Marlene Dietrich, Jane Wyman, Michael Wilding, Richard Todd.
Directed by Alfred Hitchcock.
Stage Fright is not considered one of Alfred Hitchcock's great films. However, it is highly entertaining in a theatrical way - a theatre story with acting, performance - and deception. Some critics were hostile to the film because in one of the flashbacks the character played by Richard Todd actually tells a lie and the false scene is played out before the audience's eyes. Some considered that this was cheating. However, this was a perspective of the early '50s - and perhaps anticipated some of the more complex thrillers of the later decades.
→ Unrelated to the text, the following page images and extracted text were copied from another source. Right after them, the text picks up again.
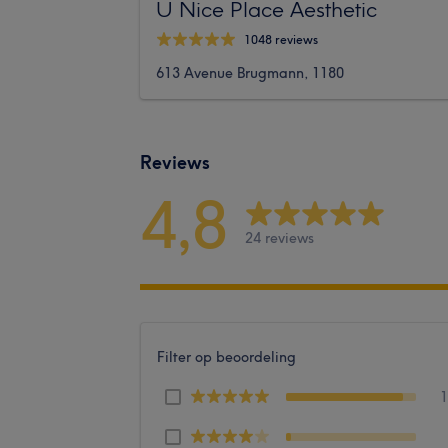
U Nice Place Aesthetic
1048 reviews
613 Avenue Brugmann, 1180
Reviews
4,8
24 reviews
Filter op beoordeling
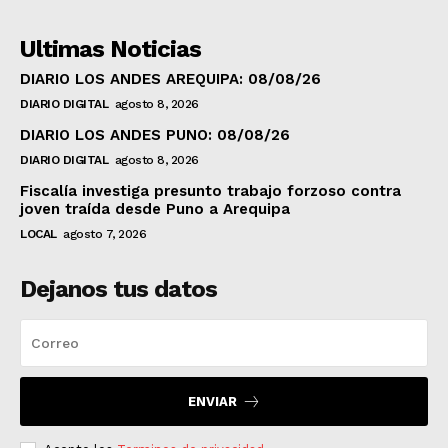
Ultimas Noticias
DIARIO LOS ANDES AREQUIPA: 08/08/26
DIARIO DIGITAL
agosto 8, 2026
DIARIO LOS ANDES PUNO: 08/08/26
DIARIO DIGITAL
agosto 8, 2026
Fiscalía investiga presunto trabajo forzoso contra
joven traída desde Puno a Arequipa
LOCAL
agosto 7, 2026
Dejanos tus datos
ENVIAR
Marlene Dietrich is effective as always in a central role, contrasting with the frumpy-seeming Jane Wyman. Richard Todd was at the beginning of his career. He was soon to become an action hero in war films as well as Disney's Robin Hood and starring in The Sword and the Rose. Michael Wilding had appeared for Hitchcock previously in the Australian saga, Under Capricorn. Stage Fright came after such classics as Rope and was made just before another classic, Strangers on a Train as well as I Confess. Hitchcock was on the verge, at this stage, of beginning his glossy Hollywood films with Dial M for Murder, Rear Window and To Catch a Thief.
1. A good Hitchcock film? Audience response to Alfred Hitchcock's reputation? What are audience expectations from a Hitchcock film? Were they fulfilled here? How well?
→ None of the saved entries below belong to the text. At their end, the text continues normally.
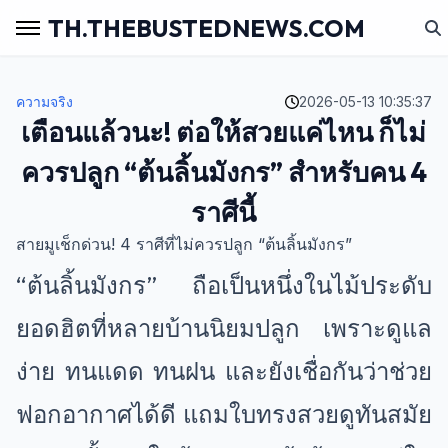
TH.THEBUSTEDNEWS.COM
ความจริง
2026-05-13 10:35:37
เตือนแล้วนะ! ต่อให้สวยแค่ไหน ก็ไม่
ควรปลูก “ต้นลิ้นมังกร” สำหรับคน 4
ราศีนี้
สายมูเช็กด่วน! 4 ราศีที่ไม่ควรปลูก “ต้นลิ้นมังกร”
“ต้นลิ้นมังกร” ถือเป็นหนึ่งในไม้ประดับ
ยอดฮิตที่หลายบ้านนิยมปลูก เพราะดูแล
ง่าย ทนแดด ทนฝน และยังเชื่อกันว่าช่วย
ฟอกอากาศได้ดี แถมใบทรงสวยดูทันสมัย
2 Was this a successful thriller? The creation of a thriller atmosphere? Excitement?
3. The film had many comic touches. How enjoyable was the comedy? Why? How well did it blend with the excitement?
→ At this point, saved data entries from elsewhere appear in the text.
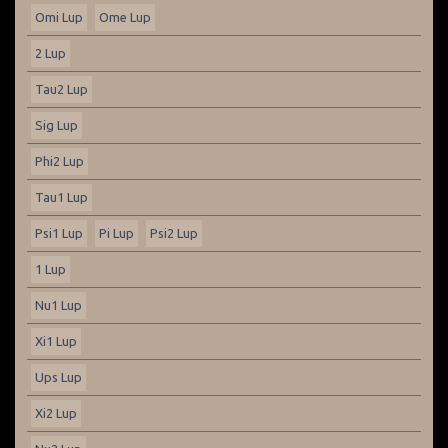
Omi Lup
Ome Lup
2 Lup
Tau2 Lup
Sig Lup
Phi2 Lup
Tau1 Lup
Psi1 Lup
Pi Lup
Psi2 Lup
1 Lup
Nu1 Lup
Xi1 Lup
Ups Lup
Xi2 Lup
4. Comment on the structure of the film for audience involvement. The nature of Johnny's flash-backs? Were they fair? The fact that Johnny told a lie and this was visualised? Did this trick the audience too much? Play on their sympathies and antipathies?
5. How did the film focus on Johnny? Did audiences have sympathy with him? Sympathise with his hiding, want Eve to help him, respond to his style as a gentleman? Did audiences change in their view towards him? When did it appear that he was psychotic? Was this a surprise revelation? Did it add to the atmosphere of the climax? The melodrama of his death? Was he drawn as a character? Or as a person from popular fiction? How did this alter audience response to the film as a whole?
6. How attractive a heroine was Eve? Seeing her in her acting, in helping Johnny, in loving him? Eve's relationship with her father, her mother, The importance of her becoming a maid? The skill with which she did this? Her falling in love with Smith? Her manoeuvring to keep the truth from him? His response to the truth about her? Her relationship to Marlene Dietrich? Her belief in Johnny? Her trying to trick Dietrich? Her response to the crisis and the truth about Johnny?
7. How interesting a character was Smith? The conventional gentleman, the gentleman policeman? What role did he have in the dramatics of the film? As a contrast with Johnny?
8. The contribution of Eve's father and mother to the drama of the film? Her father's eccentricity, her mother's eccentricity? How enjoyable was English comedy? As forwarding the plot?
9. How important was it that Marlene Dietrich played the femme fatale? Was there depth of character in her portrayal? The Dietrich surface? The songs and her imperious style? Her relationship to Johnny, to Smith, to Eve? To Eve as maid? Her response to the doll’s dress etc? The truth about her at the end? And audience response to this?
10. How important were different incidents in the film for its momentum: the scenes in the theatre, the doll’s dress ?
11. How well did the film benefit from such incidental comedy as Joyce Grenfell at the fair at the shooting gallery?
12. The importance of the maid? The blackmail background? A sense of tenseness for the main theme?
13. The quality of the climax and its melodrama? As fitting for this kind of film?
14. How serious a thriller was this meant to be? Was it more of a Hitchcock soufflé? How much insight into character was there? Into crime?